ABOUT ELIZABETH MURRY
Elizabeth Murray (American, 1940–2007) is a Neo-Expressionist painter particularly known for her unconventionally-shaped canvases, and significant role in revitalizing painting during an era dominated by Conceptual Art. Born in Chicago, Murray spent much of her childhood sketching and drawing. In 1958, she entered the School of the Art Institute of Chicago to become a commercial artist, but her fascination with the Institute’s The Plate of Apples (1877) by Paul Cézanne inspired her to pursue painting instead. She went on to receive a MFA from Mills College in California in 1964.
In the Post-Modern fashion, Murray’s work rejected Minimalism and attempted to revive concepts of narrative and identity in art. Children Meeting (1978) reflects her ability to convey meaning through geometric and biomorphic forms, an idea also manifested through her use of irregularly-shaped canvases. During the 1980s, she experimented even further by utilizing multiple, adjoining, or overlapping canvases in pieces such as Painters’ Progress (1981).
In the late 1980s and 1990s, Murray received a number of awards for her work, including the Skowhegan Medal in Painting in 1986 and a John D. and Catherine T. MacArthur Foundation Award in 1999. In the 1990s and 2000s, Murray designed large-scale mosaic murals for the subway stations at 59th Street and Lexington Avenue in Manhattan, and the 23rd Street-Ely Avenue station in Queens.
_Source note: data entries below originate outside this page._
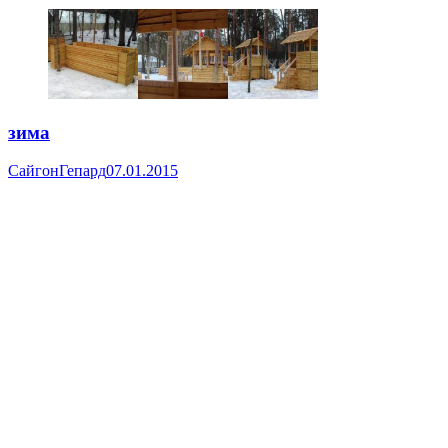
зима
Сайгон
Гепард
07.01.2015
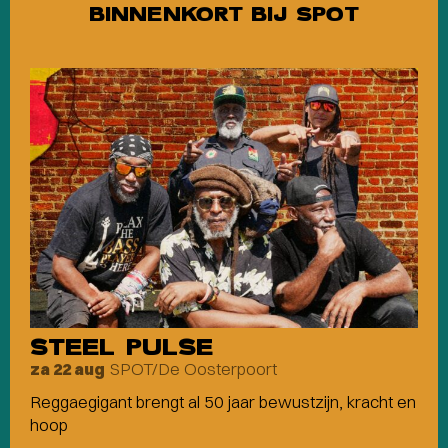
BINNENKORT BIJ SPOT
STEEL PULSE
SPOT/De Oosterpoort
za 22 aug
Reggaegigant brengt al 50 jaar bewustzijn, kracht en
hoop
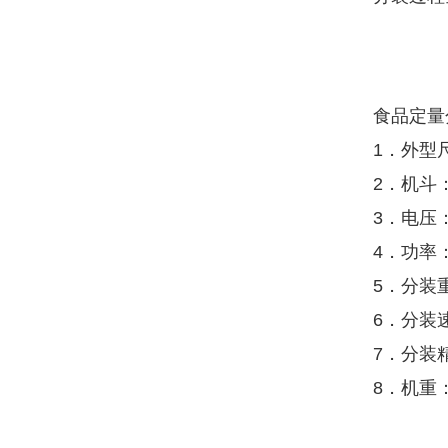
食品定量
1．外型尺
2．机斗：
3．电压：
4．功率：
5．分装重
6．分装速
7．分装精
8．机重：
MoMA also honored her in 2006 with a retrospective spanning her 40 year career, a distinction given only to three other women artists: Louise Bourgeois in 1982, Lee Krasner in 1984, and Helen Frankenthaler in 1989.
Her paintings today hang in many important American museums, including the Solomon R. Guggenheim Museum, the Art Institute of Chicago, MoMA, and the Whitney Museum of American Art.
SOURCE: http://www.artnet.com/artists/elizabeth-murray/biography
QUOTE BY ELIZABETH MURRY
“Art is an epiphany in a coffee cup.”
WHAT I WISH FOR YOU
A cup of coffee that ignite some new, creative, exciting, goals for your life. I’ve had 4 today, already. Thankso go to Molly Pearson, my mother, the construction site at the end of my street, Starbucks, and being inspired by Scotia Daugherty’s DIY home improvement projects.